“Can you tie your shoes?”  “Can you cut up your food?”  “Can you bathe yourself?”    Strange questions, even stranger when you consider that they were being asked to my wife.  Let me put this into some context, her questioner was an Occupational Therapist (OT) my wife saw as part of her recovery from a broken hand she suffered while playing ice hockey.  After 4 weeks of immobilization, all my wife wants to do is get her life back to normal.  Unfortunately, her OT isn’t taking her time to figure out what normal is.  She sees a 62-years of age woman (she’s not old so we don’t call ourselves xx years old) and she set her expectations to the minimum.  My wife’s expectations are MUCH higher.

Don’t Be Stuck In A Story

The problem is, the OT is stuck in a story, the story that for someone north of 60 years in life, we are happy with simply being able to tie our shoes, eat our meals, open the occasional jar.  These are some of the activities medical professionals refer to as Activities of Daily Living.  They include being able to lay down, get up, sit, stand, grooming, toileting, dressing, and feeding yourself with all the requisite skills to do these activities on your own. I don’t know about you, but if all I could do was wake up, get up, clean up, then make a meal and sit down I would hardly call that living.  Talk about low expectations, sheesh.

Of course, my wife feels the same.  For her living includes all of the above and gardening, hiking, birding, taking pictures of wildlife, playing hockey, riding her motorcycle, driving her truck, doing various projects around the house (she’s constantly organizing), etc.  This is only the tip of the iceberg.  She has less time to do things since she retired then she did when she worked full time.  In spite of my wife correcting the OT on what her goals were, the OT didn’t change her expectations.  As a result, my wife is looking for a different OT.

Setting Expectations

I see the same thing happen in business time and time again.  Owners and managers with expectations for team members that aren’t challenging or don’t even meet the team member’s own expectations.  While these two scenarios may seem unrelated, they actually derive from the same circumstances. In both cases, the expectations stem from being stuck in a story.  I have no doubt that the Occupational Therapist has treated countless “well-seasoned” patients.  Undoubtedly her experience and her training has taught her that these patients are not as active.  I wouldn’t be surprised if many of these patients have similar expectations for themselves.  The trouble is, not everyone acts the same.  I’ve played hockey with 80 year olds (and they kick my butt!).

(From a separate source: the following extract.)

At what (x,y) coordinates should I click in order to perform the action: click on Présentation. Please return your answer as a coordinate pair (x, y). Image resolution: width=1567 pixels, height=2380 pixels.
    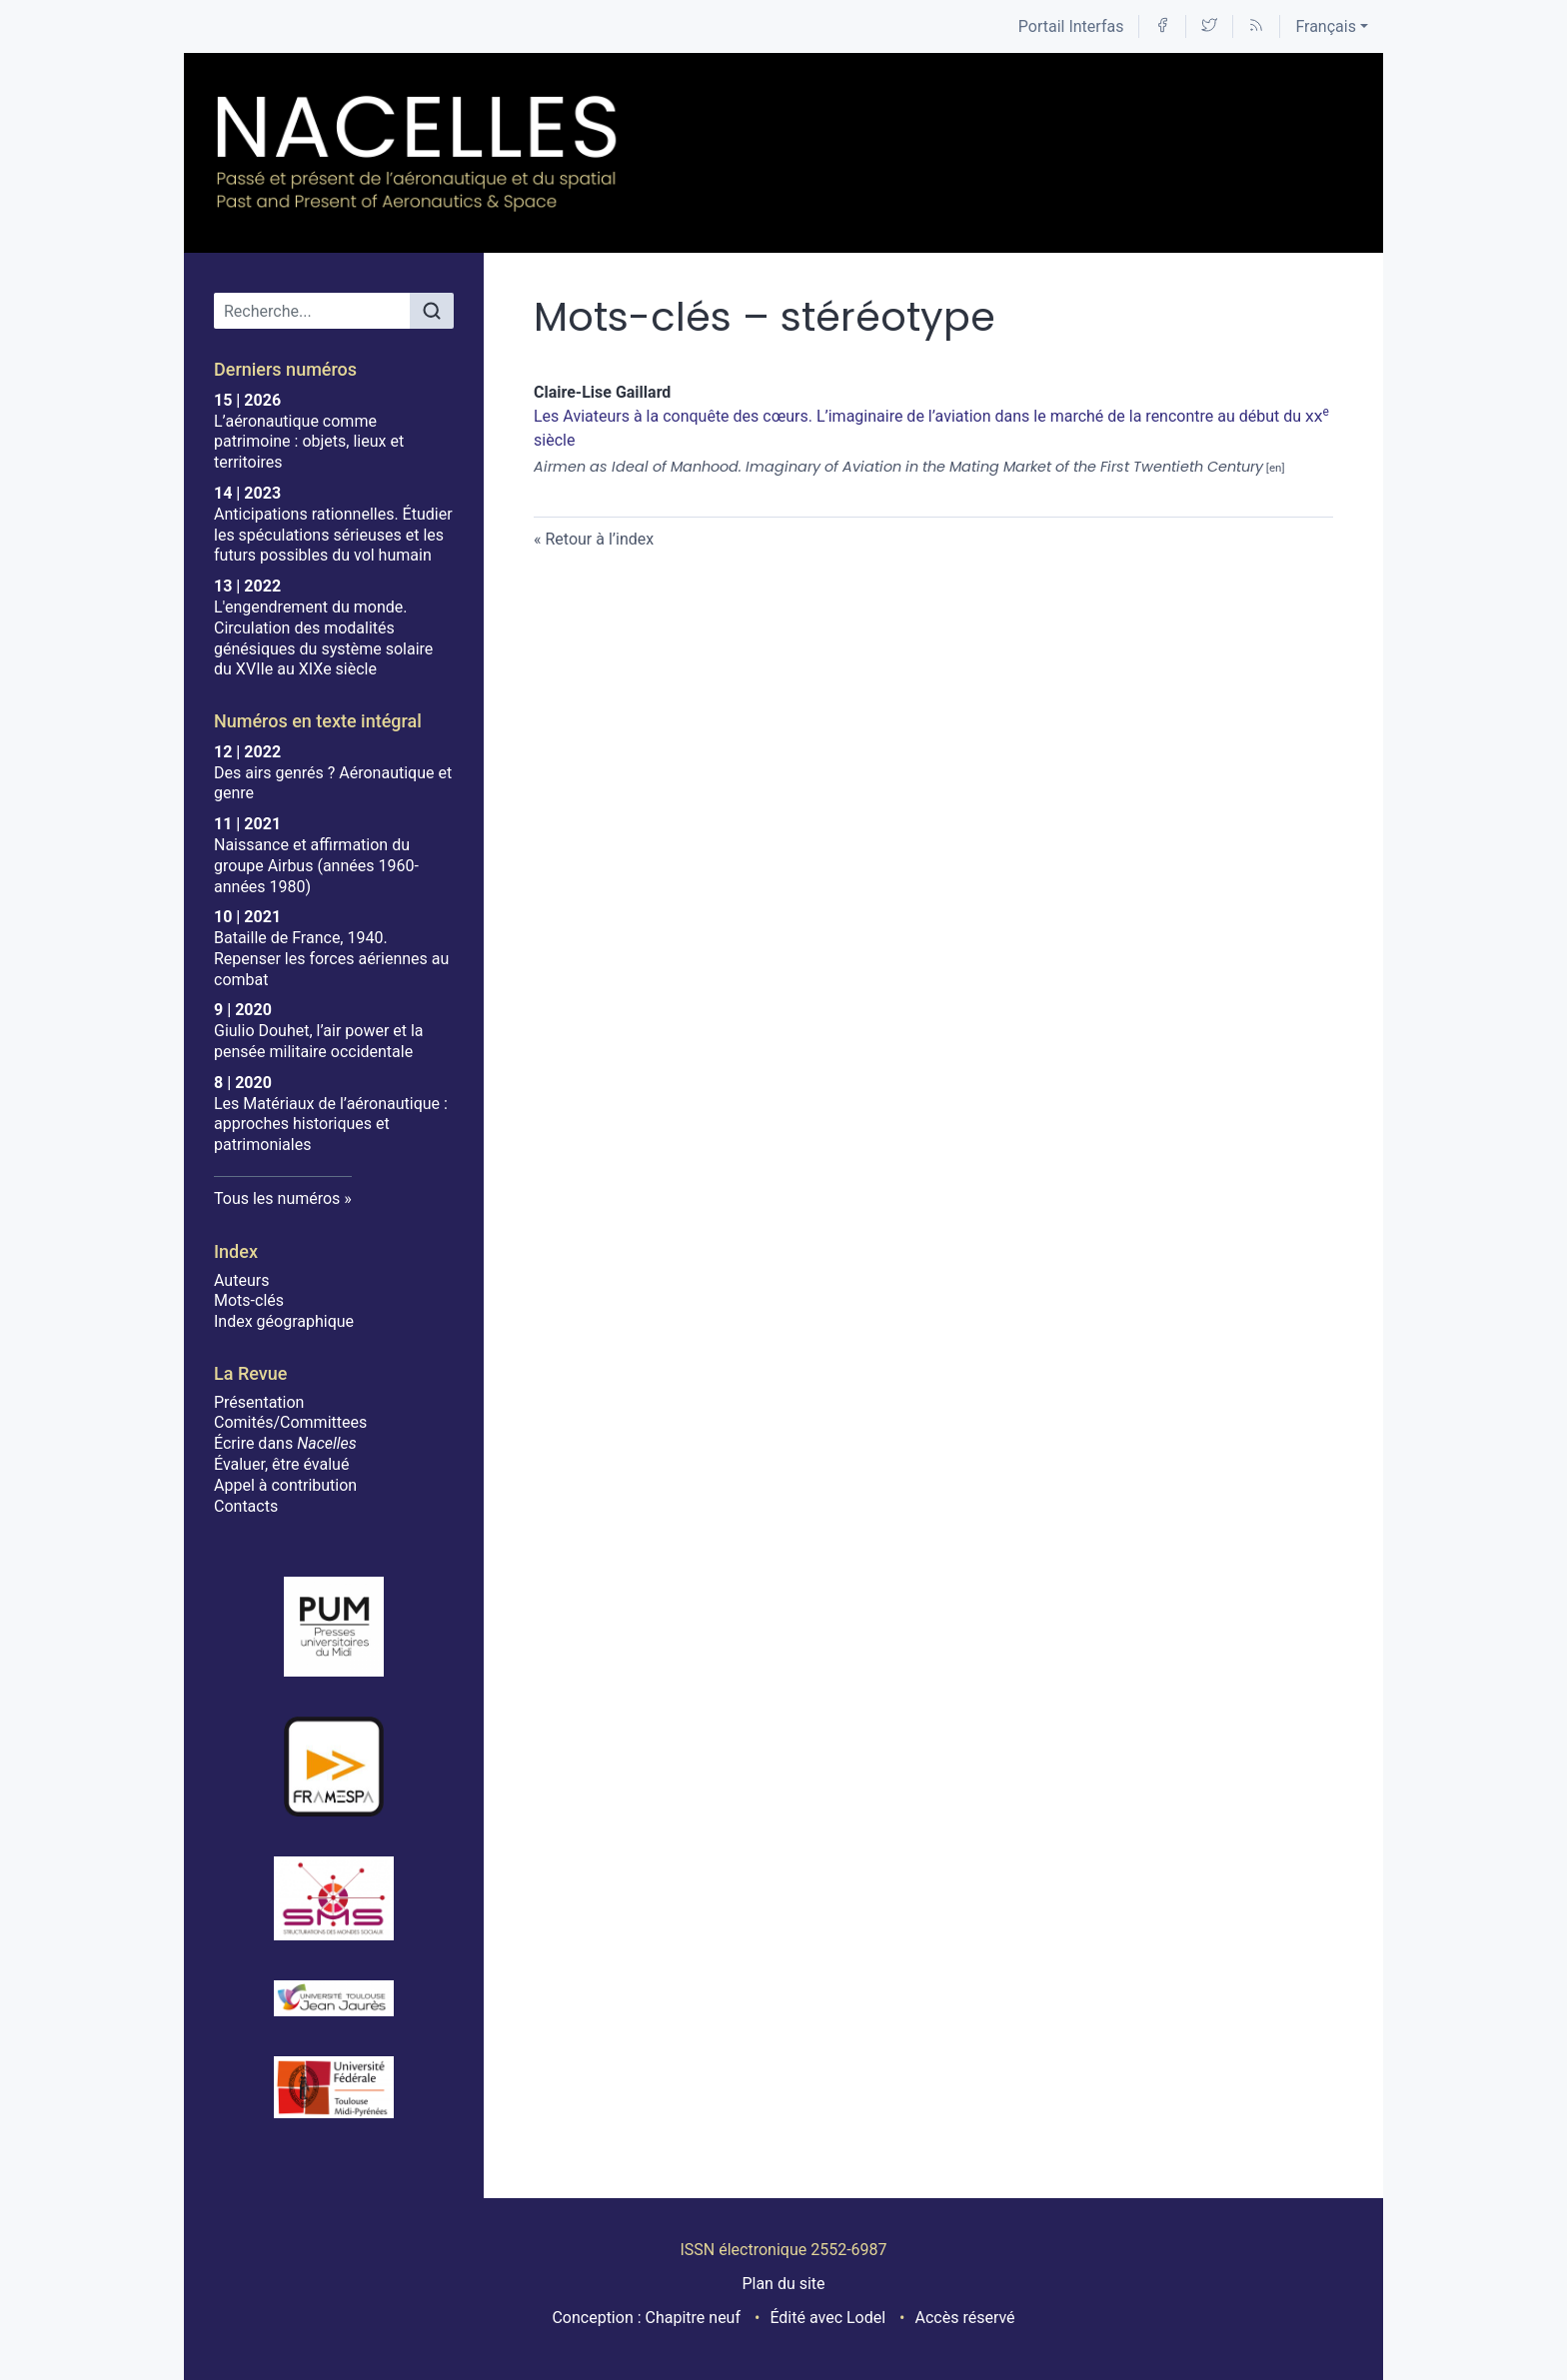     Looking at the image, I should click on (259, 1402).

Similarly, business leaders tend to lump people together. We’ve all heard it and some of us have said it. Gen Y-ers don’t want to work hard, Millennials are lazy, Gen X-ers are selfish, Baby Boomers are workaholics.  These are all stories we tell ourselves and while the stories may be based on our observations, they don’t serve us well. At best, assuming our observations are accurate, these stories are nothing more than the mean, the average of everyone in the group. At worst, these beliefs are fiction that we have reinforced through conformation bias, the tendency to ignore information that is contrary to an established belief.  When we hold individuals to the standards we’ve developed for the group, we fail them as leaders.

Elevate Your Team

Our sole job as a leader is to elevate people to be the best they can be.  We need to see their full potential and then help them to reach it, even if they don’t see it in themselves.  When we buy into “the story” we put on blinders, we limit our beliefs and expectations and we condemn people to mediocrity.  We hold them to the standard of being “average” instead of elevating them to excellence.

Instead, ask your people what they want of themselves?  Contrast that with what you want of them.  Whose expectations are higher?  If their personal expectations are higher, recalibrate your own.  If yours is higher, tell them what you see as the possibilities, what you expect, what you see in them.  Then ask them if they want it?  If they don’t, it’s time to evaluate if they are a good fit for the organization.  If they do, or their expectations were already higher than yours, come up with a plan to support them in achieving their goals. Provide them the training, mentoring, and resources they need, then watch them thrive.